:: TASK STATEMENT ::
Pick every line from the data below that contains the string "pistolen" and copy it.

(Records drawn from a dataset)
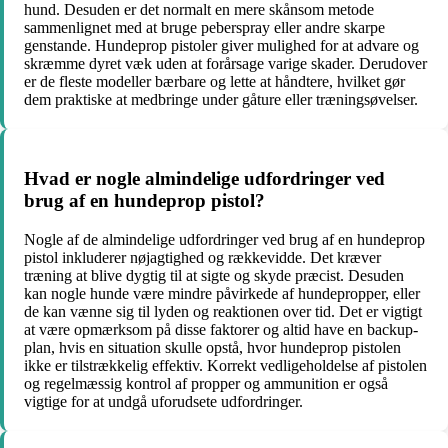
hund. Desuden er det normalt en mere skånsom metode
sammenlignet med at bruge peberspray eller andre skarpe
genstande. Hundeprop pistoler giver mulighed for at advare og
skræmme dyret væk uden at forårsage varige skader. Derudover
er de fleste modeller bærbare og lette at håndtere, hvilket gør
dem praktiske at medbringe under gåture eller træningsøvelser.
Hvad er nogle almindelige udfordringer ved
brug af en hundeprop pistol?
Nogle af de almindelige udfordringer ved brug af en hundeprop
pistol inkluderer nøjagtighed og rækkevidde. Det kræver
træning at blive dygtig til at sigte og skyde præcist. Desuden
kan nogle hunde være mindre påvirkede af hundepropper, eller
de kan vænne sig til lyden og reaktionen over tid. Det er vigtigt
at være opmærksom på disse faktorer og altid have en backup-
plan, hvis en situation skulle opstå, hvor hundeprop pistolen
ikke er tilstrækkelig effektiv. Korrekt vedligeholdelse af pistolen
og regelmæssig kontrol af propper og ammunition er også
vigtige for at undgå uforudsete udfordringer.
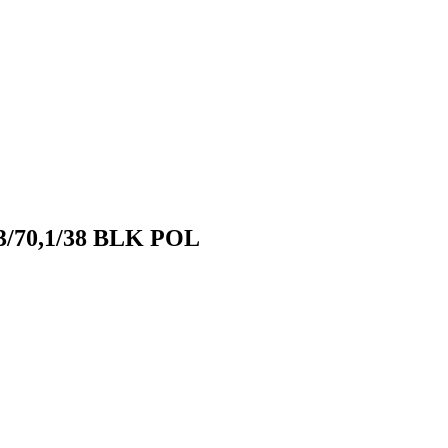
,3/70,1/38 BLK POL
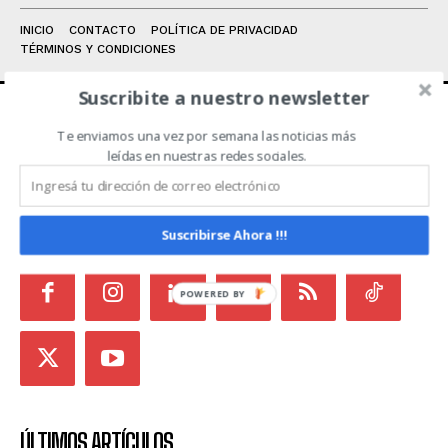
INICIO
CONTACTO
POLÍTICA DE PRIVACIDAD
TÉRMINOS Y CONDICIONES
Suscribite a nuestro newsletter
Te enviamos una vez por semana las noticias más
ACERCA DE NOSOTROS
leídas en nuestras redes sociales.
Noticias de Campo es un medio independiente
focalizado en Redes Sociales que intenta aglutinar
todas las noticias del sector en un sólo lugar.
Suscribirse Ahora !!!
POWERED
BY
ÚLTIMOS ARTÍCULOS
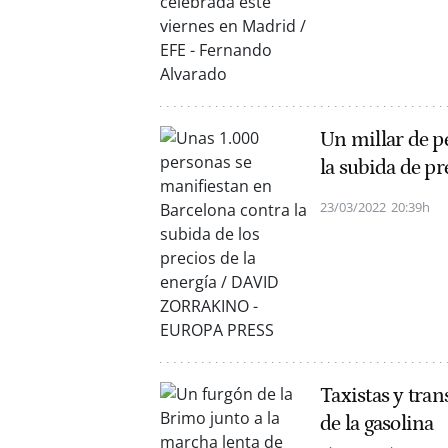
Un millar de p
la subida de pr
23/03/2022
20:39h
Taxistas y tran
de la gasolina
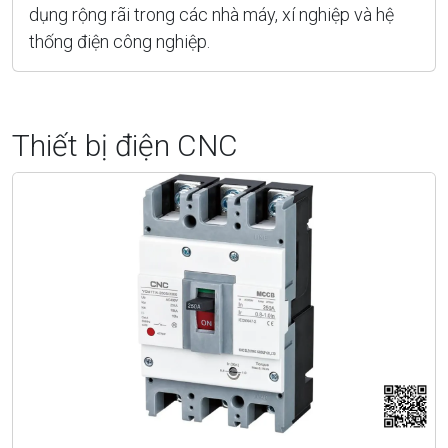
dụng rộng rãi trong các nhà máy, xí nghiệp và hệ
thống điện công nghiệp.
Thiết bị điện CNC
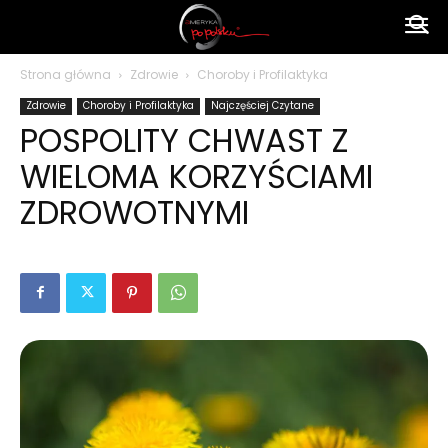
Ameryka
Strona główna
Zdrowie
Choroby i Profilaktyka
Zdrowie
Choroby i Profilaktyka
Najczęściej Czytane
po
POSPOLITY CHWAST Z
WIELOMA KORZYŚCIAMI
polsku
ZDROWOTNYMI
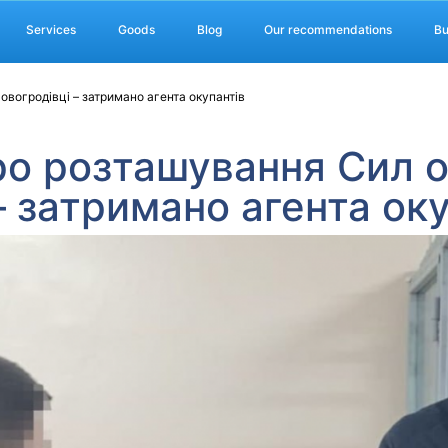
Services
Goods
Blog
Our recommendations
Bu
вогродівці – затримано агента окупантів
ро розташування Сил 
– затримано агента ок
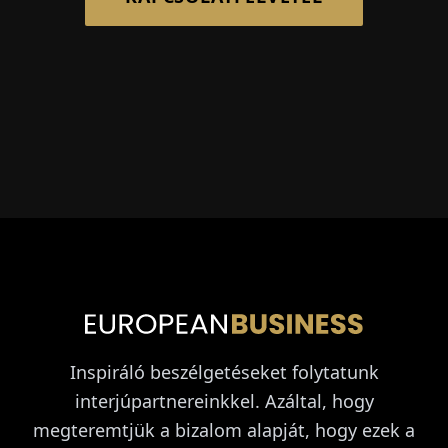
Inspiráló beszélgetéseket folytatunk
interjúpartnereinkkel. Azáltal, hogy
megteremtjük a bizalom alapját, hogy ezek a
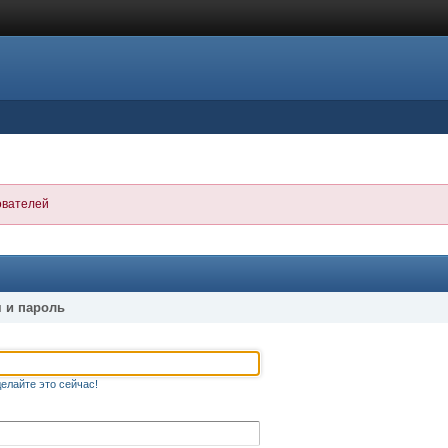
ователей
 и пароль
елайте это сейчас!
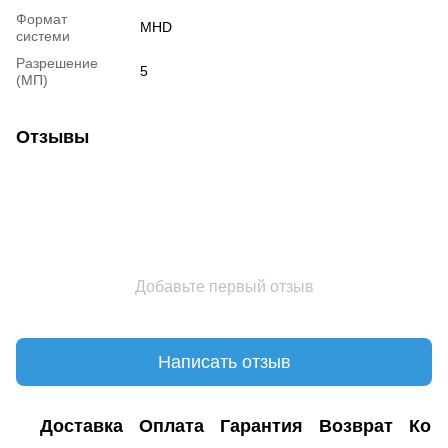
Формат
MHD
системи
Разрешение
5
(МП)
Отзывы
Добавьте первый отзыв
Написать отзыв
Доставка
Оплата
Гарантия
Возврат
Кон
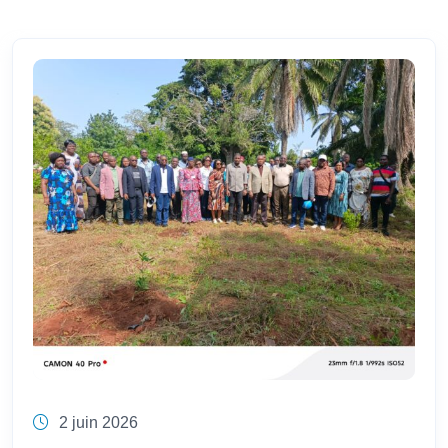
2 juin 2026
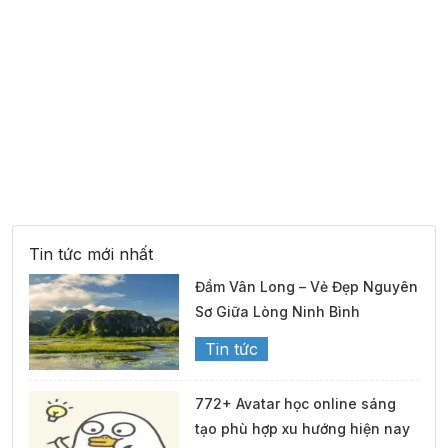
Tin tức mới nhất
Đầm Vân Long – Vẻ Đẹp Nguyên
Sơ Giữa Lòng Ninh Bình
Tin tức
772+ Avatar học online sáng
tạo phù hợp xu hướng hiện nay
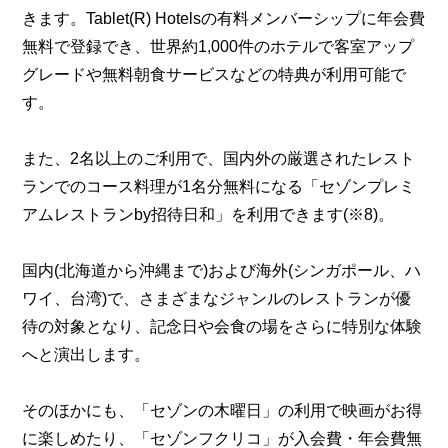
きます。Tablet(R) Hotelsの有料メンバーシップに年会費
無料で登録でき、世界約1,000件のホテルで客室アップ
グレードや無料朝食サービスなどの特典が利用可能で
す。
また、2名以上のご利用で、国内外の厳選されたレスト
ランでのコース料理が1名分無料になる「セゾンプレミ
アムレストランby招待日和」を利用できます(※8)。
国内(北海道から沖縄まで)および海外(シンガポール、ハ
ワイ、台湾)で、さまざまなジャンルのレストランが優
待の対象となり、記念日や会食の場をさらに特別な体験
へと演出します。
そのほかにも、「セゾンの木曜日」の利用で映画がお得
に楽しめたり、「セゾンフクリコ」が入会費・年会費無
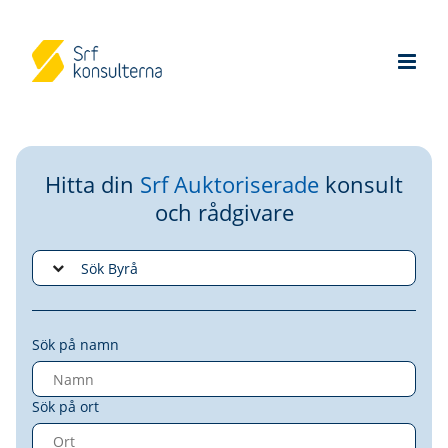
Hitta din
Srf Auktoriserade
konsult
och rådgivare
Sök på namn
Sök på ort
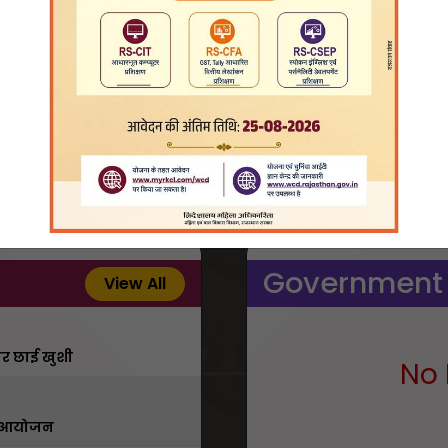
Government
View All
 पर छाई खुशी
No 
का आयोजन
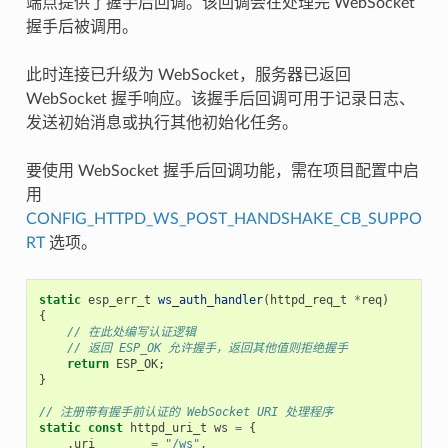
端点提供了握手后回调。该回调会在处理完 WebSocket
握手后被调用。
此时连接已升级为 WebSocket，服务器已返回
WebSocket 握手响应。该握手后回调可用于记录日志、
发送初始消息或执行其他初始化任务。
要使用 WebSocket 握手后回调功能，需在项目配置中启
用
CONFIG_HTTPD_WS_POST_HANDSHAKE_CB_SUPPO
RT
选项。
static
esp_err_t
ws_auth_handler
(
httpd_req_t
*
req
)
{
// 在此处编写认证逻辑
// 返回 ESP_OK 允许握手，返回其他值则拒绝握手
return
ESP_OK
;
}
// 注册带有握手前认证的 WebSocket URI 处理程序
static
const
httpd_uri_t
ws
=
{
.
uri
=
"/ws"
,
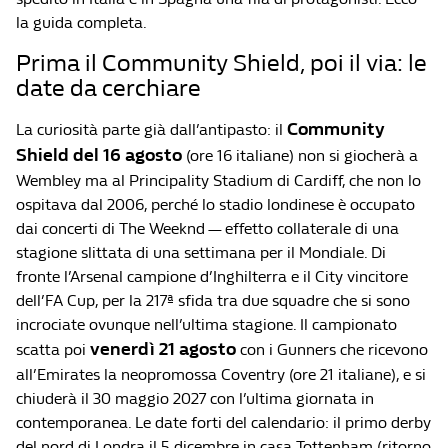
la guida completa.
Prima il Community Shield, poi il via: le
date da cerchiare
Community
La curiosità parte già dall’antipasto: il
Shield del 16 agosto
(ore 16 italiane) non si giocherà a
Wembley ma al Principality Stadium di Cardiff, che non lo
ospitava dal 2006, perché lo stadio londinese è occupato
dai concerti di The Weeknd — effetto collaterale di una
stagione slittata di una settimana per il Mondiale. Di
fronte l’Arsenal campione d’Inghilterra e il City vincitore
dell’FA Cup, per la 217ª sfida tra due squadre che si sono
incrociate ovunque nell’ultima stagione. Il campionato
venerdì 21 agosto
scatta poi
con i Gunners che ricevono
all’Emirates la neopromossa Coventry (ore 21 italiane), e si
chiuderà il 30 maggio 2027 con l’ultima giornata in
contemporanea. Le date forti del calendario: il primo derby
del nord di Londra il 5 dicembre in casa Tottenham (ritorno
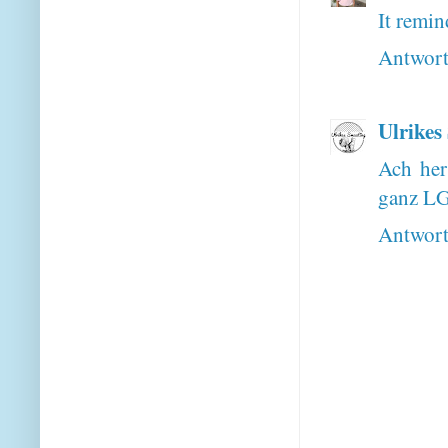
It remin
Antwor
Ulrikes
Ach her
ganz LG
Antwor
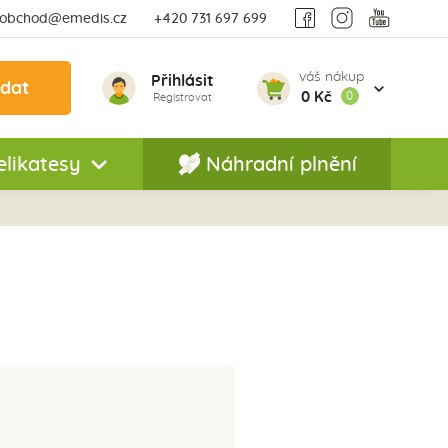
obchod@emedis.cz
+420 731 697 699
váš nákup
Přihlásit
edat
0 Kč
0
Registrovat
elikatesy
Náhradní plnění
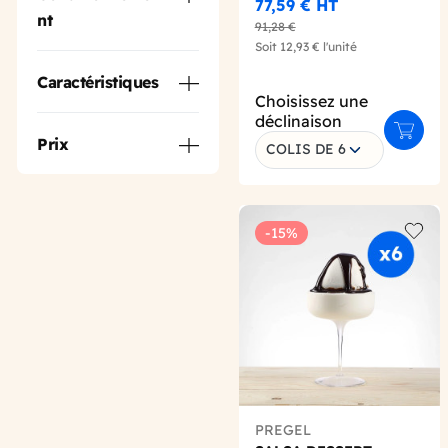
77,59 €
HT
nt
91,28 €
Soit
12,93 €
l'unité
Caractéristiques
Choisissez une
déclinaison
Ajoute
Prix
COLIS DE 6
-15%
Add t
PREGEL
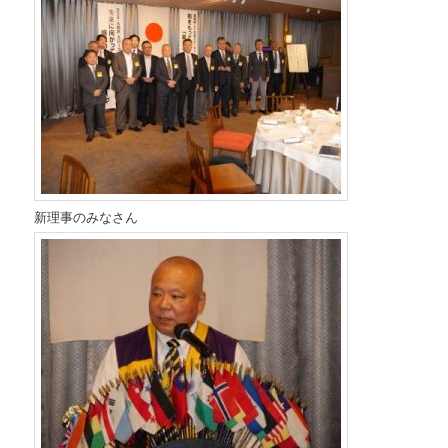
新理事のみなさん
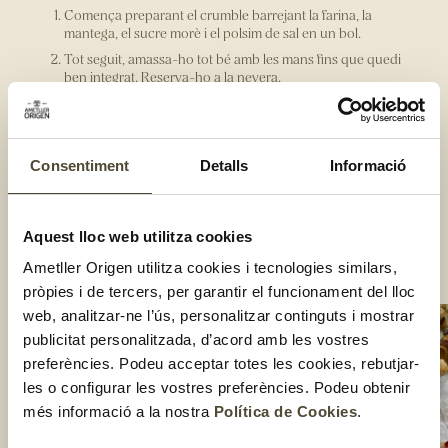
Comença preparant el crumble barrejant la farina, la
mantega, el sucre morè i el polsim de sal en un bol.
Tot seguit, amassa-ho tot bé amb les mans fins que quedi
ben integrat. Reserva-ho a la nevera.
A continuació, pela i talla les maduixes a daus en un altre bol
i afegeix-li una cullerada de maizena. Afegeix, també, els
festucs i remena-ho bé.
Un cop llestes, agafa motlles individuals i posa una base del
Consentiment
Detalls
Informació
crumble ben premsada.
Posa una capa de maduixes sobre la base de crumble i acaba
els pastissets posant una mica més de crumble per sobre.
Aquest lloc web utilitza cookies
Cuina-ho al forn a 170 graus durant 25 minuts.
Ametller Origen utilitza cookies i tecnologies similars,
Compartir:
pròpies i de tercers, per garantir el funcionament del lloc
web, analitzar-ne l’ús, personalitzar continguts i mostrar
publicitat personalitzada, d’acord amb les vostres
preferències. Podeu acceptar totes les cookies, rebutjar-
les o configurar les vostres preferències. Podeu obtenir
més informació a la nostra
Política de Cookies
.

:: EXERCISE OUTPUT ::
plan, hvis en situation skulle opstå, hvor hundeprop pistolen
ikke er tilstrækkelig effektiv. Korrekt vedligeholdelse af pistolen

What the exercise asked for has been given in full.